Keith Olbermann might not have fully realized it, but he picked the right time to get back into sports, where the coverage, for the most part, hasn't caught up with the news.
It's been noted that sports once led society -- witness Jackie Robinson breaking baseball's color barrier -- and of late appears to be following. Less reported upon but equally true is that many charged with chronicling the games, afforded untold hours to fill debating minutiae, appear to be just as out of their depth.
ESPN, Olbermann returned to the latter after more than a decade dealing with weightier affairs as a primetime host on MSNBC -- essentially defining the network's opinionated liberal brand -- and then a brief stint on Current. The return to sports doubtless came as a surprise to some, who wondered whether the polarizing host would be satisfied with nightly game highlights, as opposed to mocking former time-period rival Bill O'Reilly.
Yet Olbermann re-entered the world of sports at a moment when the field keeps yielding meatier stories -- from steroid use to the bullying charges leveled against the Miami Dolphins' Richie Incognito, from the massive concussion lawsuit against the NFL to players coming out as gay in the NBA (Jason Collins) and NFL (prospective draft pick Michael Sam).
"It's a good, strong period of time if you want to assess it that way," Olbermann acknowledges in an interview.
Olbermann's news instincts and biting commentaries stand in stark contrast to much of the blather emanating from ex-players and coaches -- as well as studio hosts and even print columnists drafted to bloviate -- who frequently sound tongue-tied when the topic deviates from X's and O's or wins and losses.
In the Incognito case, for example, former Chicago Bears coach-turned-ESPN analyst Mike Ditka dubbed the lineman's accuser and teammate, Jonathan Martin, a "baby." At Fox, ex-coach Jimmy Johnson coyly wondered what shortcomings other teams saw in Martin that the Dolphins didn't.
Then there was ESPN's Chris Broussard delivering a lecture about the Bible's view of homosexuality while discussing Collins' future in the NBA. As an item on Deadspin explained, "Broussard was already scheduled for the show -- to talk about the Lakers, of course -- when the Collins news broke."

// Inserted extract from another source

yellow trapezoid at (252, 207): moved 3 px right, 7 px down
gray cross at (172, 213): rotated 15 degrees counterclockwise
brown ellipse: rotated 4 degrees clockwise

Makes sense, provided one gives equal weight to Kobe Bryant's knee injury and discrimination against gays.
Olbermann suggests sports is no different than any other form of media in an age where technology demands immediate analysis -- and has created exploding opportunities for talking heads, however dubious their qualifications.

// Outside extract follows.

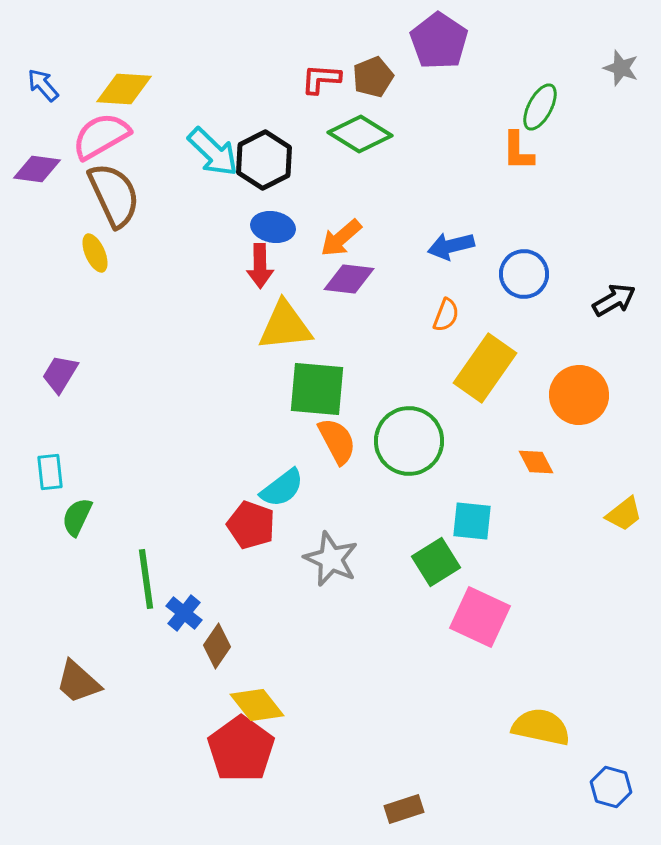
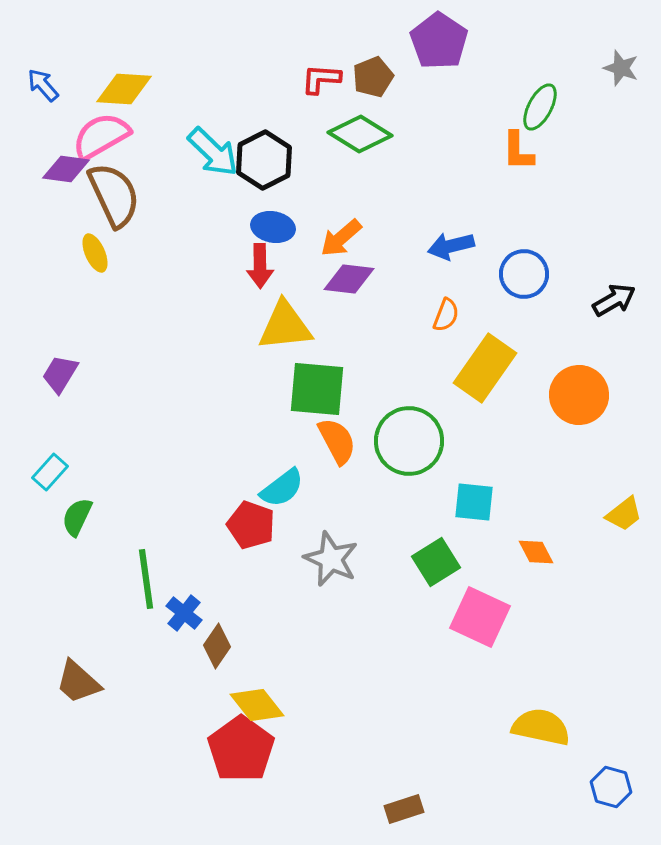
purple diamond at (37, 169): moved 29 px right
orange diamond at (536, 462): moved 90 px down
cyan rectangle at (50, 472): rotated 48 degrees clockwise
cyan square at (472, 521): moved 2 px right, 19 px up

"The people who can instantaneously assess the long term and midterm and short-term implications of anything are very few," he says. "It's like war. Technology is always years, sometimes decades, ahead of the tactics."
Olbermann's devotes only a few minutes to hard news during eponymous show, which usually airs on ESPN2, but can bounce around among the sports titan's channels when games run long. Still, his opening comments pull few punches. In a recent program, he asked, "Why do athletes virtually default to gay slurs?" In another, he observed, regarding NBC's carefully shaped Winter Games coverage, "The Olympics as a media product is not sports."
While many sports fans seem preoccupied with the basics -- How will my team do this year? -- Olbermann insists many are hungry for this sort of approach.
"I've never been told by a sports fan that they didn't want to know about the realities," he says. "They want the devoting of time to serious, big-picture stories."
Asked the inevitable question about whether he misses having all the news of the day at his disposal, Olbermann likens returning to sports on a full-time basis to having spent the intervening years broadcasting in French. "I've come home to my native language," he says.
Assuming that's true, it's good news for fun and games. Because amid a cacophony of sports voices, Olbermann isn't the worst person in the world to be sitting behind a sports desk.